Canada is home to all kinds of great historical attractions, but some are definitely more fun to visit than others—especially if you’re travelling with kids. Here are five of our family-friendly favourites.
Heritage Park Historical Village, Calgary
Touted as Canada’s “largest living history museum,” Heritage Park offers up hundreds of exhibits, live demonstrations and classic rides that celebrate life in the West from 1860 to 1950. This year marks the park’s 50th anniversary, which means a variety of special events and exhibits (including the new Famous 5 Centre of Canadian Women) have been added to the mix. Sip a sarsaparilla in a saloon, nosh on fresh-baked gingerbread or ride the steam train for a trip through the Prairies’ past.
New France Festival, Quebec City
This popular annual festival celebrates the arrival of the first Europeans on North American soil. Kicked off every year with a twilight parade that snakes past the city’s 400-year-old buildings, the festival runs for five history-filled days that will let you experience what life was like in the region (once known as New France) in the 1600s. Dress like a 17th-century peasant or aristocrat, listen to traditional folk songs or stop for a traditional street performance. This year’s festival takes place from Aug. 6 to 10. (nouvellefrance.qc.ca)
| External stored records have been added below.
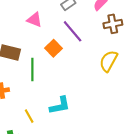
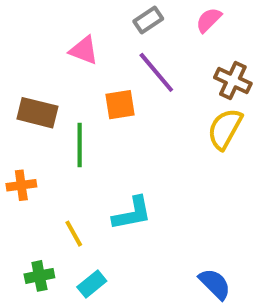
brown cross: (113, 24) -> (233, 80), moved, turned 36
orange square: (54, 48) -> (120, 105), turned 35

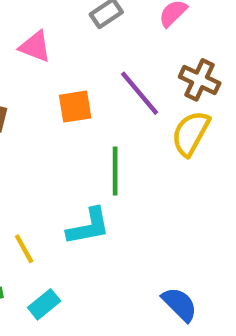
purple line: (156, 72) -> (140, 93), moved
green line: (80, 145) -> (115, 171), moved

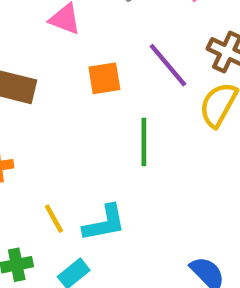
cyan L-shape: (88, 227) -> (104, 223), moved

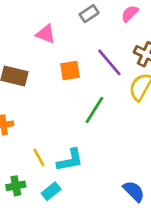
green line: (144, 142) -> (94, 110), turned 32

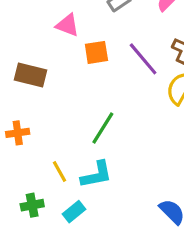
orange square: (70, 71) -> (96, 52), moved
green line: (94, 110) -> (103, 128), moved

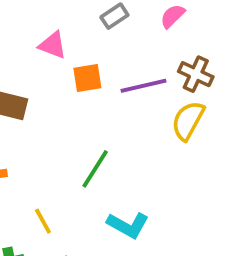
purple line: (143, 59) -> (143, 86), turned -63
cyan L-shape: (96, 175) -> (128, 225), moved, turned 40

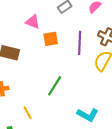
purple line: (143, 86) -> (80, 43), turned -75
cyan L-shape: (128, 225) -> (88, 115), moved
Fort York National Historic Site, Toronto
Standing outside a blockhouse that British soldiers occupied during the War of 1812, you can almost hear the rumble of a cannon. Home to Canada’s largest collection of War of 1812 British Army buildings, Fort York is a fascinating time warp in the heart of downtown Toronto. Gaze from the fort’s ramparts and imagine invading troops, take in a fife and drum performance and pick up a cool trinket at the Canteen Museum store.
Fort Langley Historic Site, Langley, B.C.
You’ll understand the Hudson Bay Company’s critical role in Canada’s history the minute you walk through the palisades guarding this erstwhile company outpost beside the Fraser River (40 minutes east of Vancouver). The Storehouse is one of the oldest buildings in B.C., dating back to 1840. The rest of the buildings—from servants’ quarters to log bastions—are reconstructions. Enjoy watching costumed interpreters demonstrate barrel-making, blacksmithing and panning for gold, and get a taste of what life was like at the height of the fur trade.
L’Anse Aux Meadows National Heritage Site, Newfoundland and Labrador
Here on a barren northern Newfoundland plain fronting a wave-lashed beach, Vikings made landfall 10 centuries ago. You won’t meet any Vikings today, but if you tour the site and then duck into a sod hut, you’ll meet some believable stand-ins who will regale you with sagas of Viking derring-do and show you what Leif Erikson cooked for lunch. If you’re lucky, they might even teach you how to make a Norse leather pouch.